Long: To say that a firm's equity is "underpriced" is to say that the firm
believes it is expensive (risk-adjusted), compared to it's debt.

This implies a two things:

* Asymmetric information - that the firm knows something the market doesn't.

* That the firm is at a sub-optimal weighted average cost of capital, and can reduce the cost of its capital by restructuring.

As found by MR Leary at Duke and cited by 600 others[1], firms resolve this
situation by rebalancing their capital structure.
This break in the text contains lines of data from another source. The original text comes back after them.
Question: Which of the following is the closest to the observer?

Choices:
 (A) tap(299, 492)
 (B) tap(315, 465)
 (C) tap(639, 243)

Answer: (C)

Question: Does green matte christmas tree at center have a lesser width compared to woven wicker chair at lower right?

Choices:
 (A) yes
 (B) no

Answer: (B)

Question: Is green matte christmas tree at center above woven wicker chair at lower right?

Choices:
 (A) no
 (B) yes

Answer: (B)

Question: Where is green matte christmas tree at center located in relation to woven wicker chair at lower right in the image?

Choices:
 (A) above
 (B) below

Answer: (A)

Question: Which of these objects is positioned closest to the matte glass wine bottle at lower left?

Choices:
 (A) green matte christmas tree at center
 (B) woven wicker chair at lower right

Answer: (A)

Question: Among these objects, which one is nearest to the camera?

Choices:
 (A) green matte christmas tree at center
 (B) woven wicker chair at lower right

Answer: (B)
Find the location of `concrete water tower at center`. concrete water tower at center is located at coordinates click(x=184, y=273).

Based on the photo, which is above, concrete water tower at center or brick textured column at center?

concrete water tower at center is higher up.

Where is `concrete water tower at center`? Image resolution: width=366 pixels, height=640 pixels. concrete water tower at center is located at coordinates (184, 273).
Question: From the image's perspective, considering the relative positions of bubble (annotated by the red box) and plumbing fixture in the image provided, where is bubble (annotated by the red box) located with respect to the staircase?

One way to do this is to
issue debt at a low interest rate to buy back the firm's "expensive" stock.

The Modigliani–Miller theorem that you reference does indeed argue that
capital structures don't matter and that rebalancing shouldn't need to occur.
However the theory doesn't apply in practice since it assumes the absence of
asymmetric information, taxes, and the presence of an efficient market [2].

1\.
[http://scholar.google.com/scholar?cluster=179408952930709446...](http://scholar.google.com/scholar?cluster=17940895293070944684&hl=en&as_sdt=0,5)

2\.
[http://en.wikipedia.org/wiki/Modigliani%E2%80%93Miller_theor...](http://en.wikipedia.org/wiki/Modigliani%E2%80%93Miller_theorem)

------
defactoserfdom
There seems to be a lot of confusion about why they would do this, the text
books say it indicates that the company thinks its stock is undervalued and
that the management have the best information on the company so they would
know. In this case I think it is a cost of capital vs interest rate decision.
tl:dr Interest rates are low